→ **EXERCISE DESCRIPTION**
What lines of the material hold the string "Аксесуари"? Pull each of them out.

→ **SUPPLIED INFORMATION**
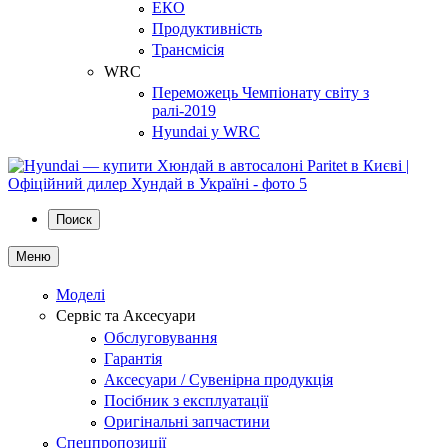
ЕКО
Продуктивність
Трансмісія
WRC
Переможець Чемпіонату світу з
ралі-2019
Hyundai у WRC
Поиск
Меню
Моделі
Сервіс та Аксесуари
Обслуговування
Гарантія
Аксесуари / Сувенірна продукція
Посібник з експлуатації
Оригінальні запчастини
Спецпропозиції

→ **SOLUTION TO THE PROBLEM**
Сервіс та Аксесуари
Аксесуари / Сувенірна продукція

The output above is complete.